Couscous is a good source of vitamin B9; by consuming it, we prevent anemia and the development of atherosclerosis. In addition, in the couscous you can find other B vitamins, whose couscous is a good source – B1, B3 (PP) and B5. Thanks to the groats, you therefore provide the body with vitamins responsible for the healthy appearance of your hair, skin and nails, take care of the nervous system and proper metabolism. 

In couscous you can also find a lot of valuable minerals, including magnesium, phosphorus, zinc, copper and manganese. This makes porridge great for people with anemia. In addition, her regular intake may also relieve the symptoms of premenstrual syndrome. The groats should eat as often as the people working mentally – the magnesium contained in it improves concentration. Thanks to the high content of zinc, manganese and copper, you take care of the body’s immunity. Couscous is a very good source of selenium – an element essential for the functioning of the immune system and thyroid. Together with other antioxidants, it protects the heart against free radicals, helps in the fight against depression, fatigue and excessive nervousness. 

Couscous is easily digestible, which is why it is suitable for everyone who does not want their meals to burden the digestive system. It can be consumed by pregnant women and the elderly, because it does not irritate the stomach. Couscous also contains a lot of dietary fiber. 

Comparison of calories and nutritional values ​​of couscous – uncooked (dry) and cooked 

The values ​​per 100 g of the product 

Ingredient of uncooked couscous 

Cooked couscous 

Calories (energy value) 376 kcal / 1573 kJ 

112 kcal / 469 kJ 

Protein 12.76 g 

Total fat 0.64 g 

Carbohydrates 77.43 g 

Dietary fiber 5 g 

Calcium 24 mg 

Iron 1.08 mg 

Magnesium 44 mg 

The use of couscous in the kitchen 

Couscous is a great option for those who do not have time to cook – you do not even need to pour it into the pot, just measure the right amount of groats, put in a bowl and pour hot water over the level of groats. It will quickly absorb the liquid and thus it will be ready for consumption. Couscous has a neutral taste, so you can create any compositions with it. 

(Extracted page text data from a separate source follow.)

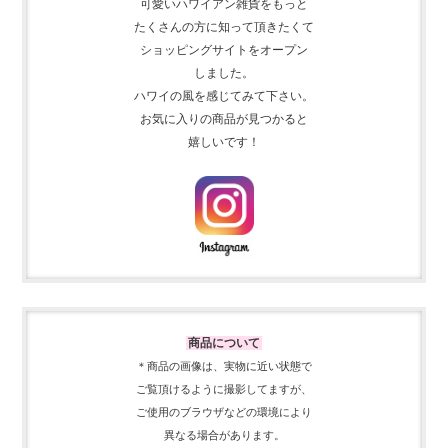
可愛いハワイアン雑貨をもっと
たくさんの方に知って頂きたくて
ショッピングサイトをオープン
しました。
ハワイの風を感じてみて下さい。
お気に入りの商品が見つかると
嬉しいです！
商品について
＊商品の画像は、実物に近い
状態で
ご覧頂けるように
撮影してますが、
ご使用の
ブラウザなどの環境により
異なる場合があります。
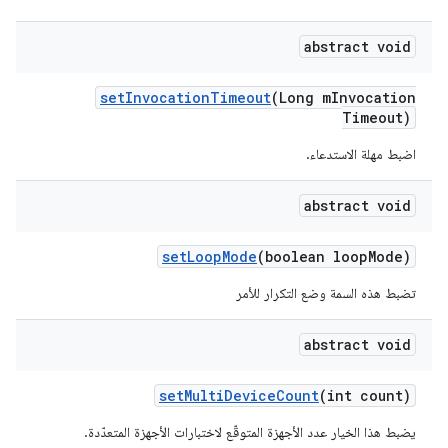
abstract void
set
Invocation
Timeout
(Long m
Invocation
Timeout)
اضبط مهلة الاستدعاء.
abstract void
set
Loop
Mode
(boolean loop
Mode)
تضبط هذه السمة وضع التكرار للأمر
abstract void
set
Multi
Device
Count
(int count)
يضبط هذا الخيار عدد الأجهزة المتوقّع لاختبارات الأجهزة المتعدّدة.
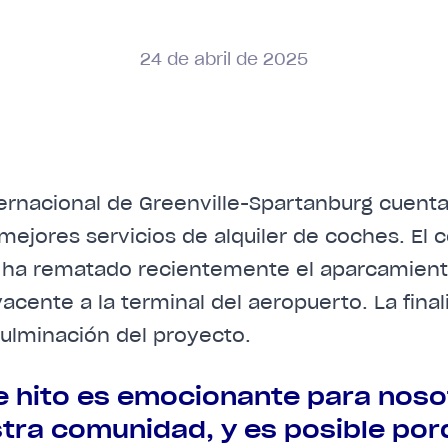
24
de
abril
de
2025
ternacional de Greenville-Spartanburg cuent
ejores servicios de alquiler de coches. El c
ie ha rematado recientemente el aparcamient
acente a la terminal del aeropuerto. La final
ulminación del proyecto.
e hito es emocionante para noso
tra comunidad, y es posible por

Couscous is perfect for salads – it goes very well with chicken. Vegetarians should try a Moroccan salad with couscous, where the basis of the dishes are fried vegetables, eggplant, carrot, tomatoes; best taste flavored with Roman cumin and cayenne pepper. In Arab countries, tabbouleh is also very popular, i.e. a couscous salad (you can also use bulgur grits interchangeably), garlic, peppers, cucumbers, chives and parsley. The whole should be sprinkled with olive oil and lemon juice. It can be served with desserts with the addition of sugar, honey, nuts and dried fruit. Porridge is also used as a filling for poultry meat. Couscous is increasingly replacing rice and other groats in the kitchen.